> TASK GOAL: The records below hold a stretch from the line with "mediocri, buni, foarte" through the line with "protagonişti cărora nu"; return exactly those lines, ends included, and nothing more.

────────────────

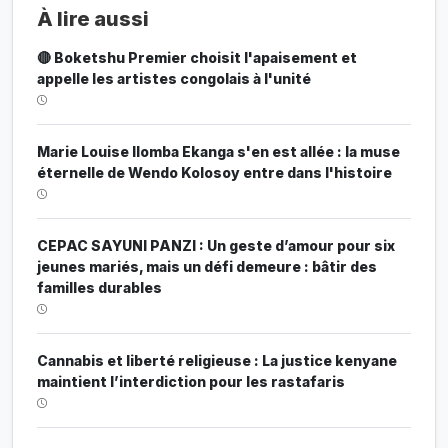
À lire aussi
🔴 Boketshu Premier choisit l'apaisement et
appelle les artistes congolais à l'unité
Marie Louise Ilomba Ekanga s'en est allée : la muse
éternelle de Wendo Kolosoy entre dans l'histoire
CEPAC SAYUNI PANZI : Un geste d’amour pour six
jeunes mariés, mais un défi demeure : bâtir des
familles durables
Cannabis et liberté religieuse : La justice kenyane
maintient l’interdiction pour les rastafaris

────────────────

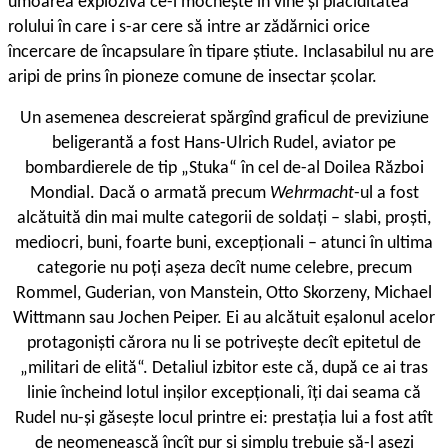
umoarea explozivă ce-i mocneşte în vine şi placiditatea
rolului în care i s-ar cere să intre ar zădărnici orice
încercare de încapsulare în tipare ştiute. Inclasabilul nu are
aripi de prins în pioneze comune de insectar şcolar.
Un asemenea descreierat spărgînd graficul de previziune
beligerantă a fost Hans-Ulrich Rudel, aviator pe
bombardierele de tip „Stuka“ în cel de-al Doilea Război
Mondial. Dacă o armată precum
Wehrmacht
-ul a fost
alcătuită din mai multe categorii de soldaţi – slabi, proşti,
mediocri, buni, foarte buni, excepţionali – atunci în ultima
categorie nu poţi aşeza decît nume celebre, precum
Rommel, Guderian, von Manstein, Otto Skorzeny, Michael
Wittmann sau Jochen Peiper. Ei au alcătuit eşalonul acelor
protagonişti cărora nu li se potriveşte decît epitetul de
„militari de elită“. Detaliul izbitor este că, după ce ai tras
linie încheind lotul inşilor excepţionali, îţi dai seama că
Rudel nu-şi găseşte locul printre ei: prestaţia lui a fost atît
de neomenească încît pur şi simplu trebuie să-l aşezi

────────────────

> EXPECTED ANSWER:
mediocri, buni, foarte buni, excepţionali – atunci în ultima
categorie nu poţi aşeza decît nume celebre, precum
Rommel, Guderian, von Manstein, Otto Skorzeny, Michael
Wittmann sau Jochen Peiper. Ei au alcătuit eşalonul acelor
protagonişti cărora nu li se potriveşte decît epitetul de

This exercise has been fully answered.